:: What you should do ::
Scan the entries for "подобно". Every line that holds it is to be copied.

:: Material provided ::

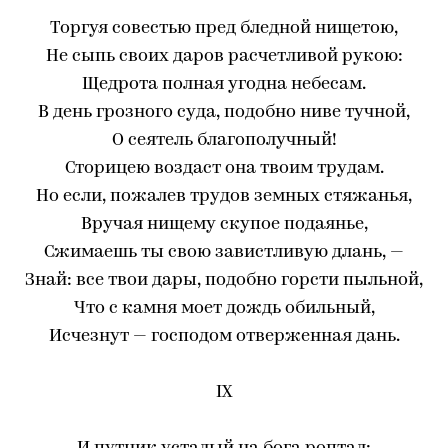
Торгуя совестью пред бледной нищетою,
Не сыпь своих даров расчетливой рукою:
Щедрота полная угодна небесам.
В день грозного суда, подобно ниве тучной,
О сеятель благополучный!
Сторицею воздаст она твоим трудам.
Но если, пожалев трудов земных стяжанья,
Вручая нищему скупое подаянье,
Сжимаешь ты свою завистливую длань, —
Знай: все твои дары, подобно горсти пыльной,
Что с камня моет дождь обильный,
Исчезнут — господом отверженная дань.
IX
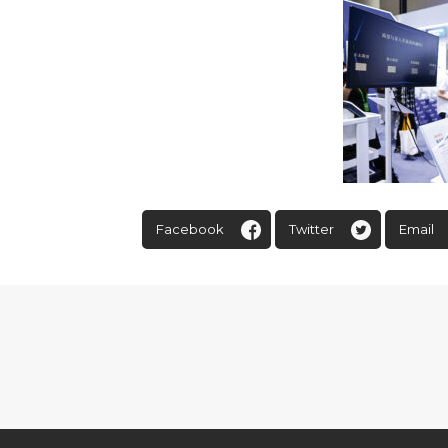
Facebook
Twitter
Email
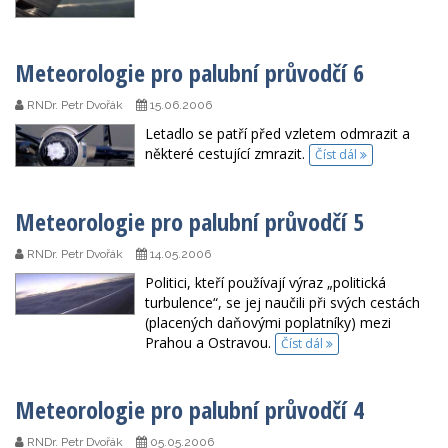
Meteorologie pro palubní průvodčí 6
RNDr. Petr Dvořák
15.06.2006
Letadlo se patří před vzletem odmrazit a
některé cestující zmrazit.
Číst dál
Meteorologie pro palubní průvodčí 5
RNDr. Petr Dvořák
14.05.2006
Politici, kteří používají výraz „politická
turbulence“, se jej naučili při svých cestách
(placených daňovými poplatníky) mezi
Prahou a Ostravou.
Číst dál
Meteorologie pro palubní průvodčí 4
RNDr. Petr Dvořák
05.05.2006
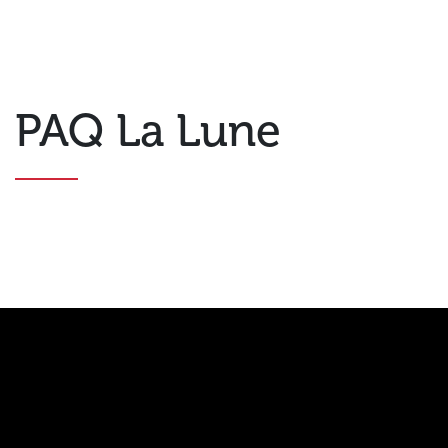
PAQ La Lune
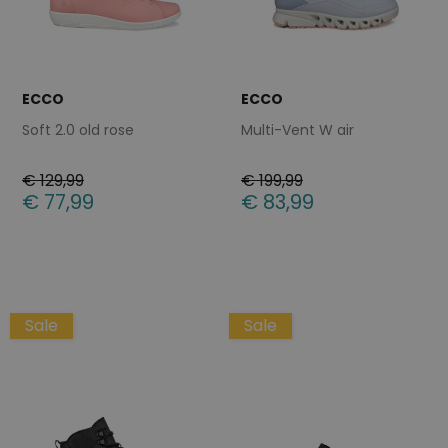
ECCO
ECCO
Soft 2.0 old rose
Multi-Vent W air
€ 129,99
€ 199,99
€ 77,99
€ 83,99
Beschikbare maten
Beschikbare maten
37
36
38
39
40
Sale
Sale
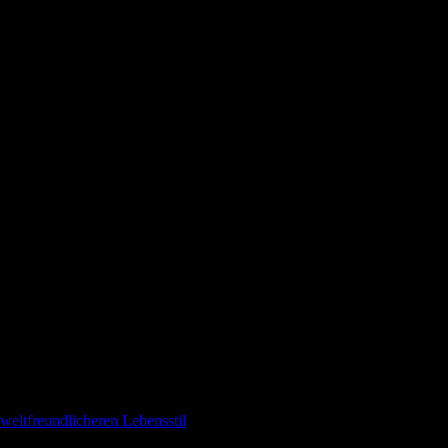
weltfreundlicheren Lebensstil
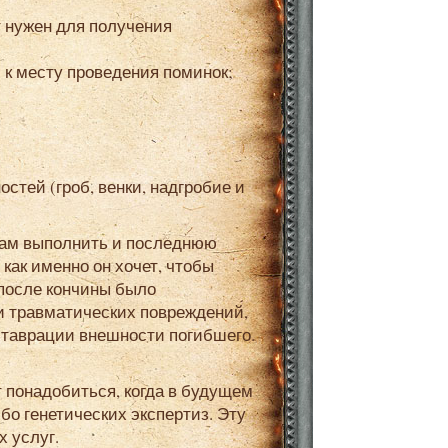
т нужен для получения
 к месту проведения поминок;
тей (гроб, венки, надгробие и
как именно он хочет, чтобы
 после кончины было
ии травматических повреждений,
ставрации внешности погибшего.
 понадобиться, когда в будущем
о генетических экспертиз. Эту
 услуг.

:: Reply to the task ::
В день грозного суда, подобно ниве тучной,
Знай: все твои дары, подобно горсти пыльной,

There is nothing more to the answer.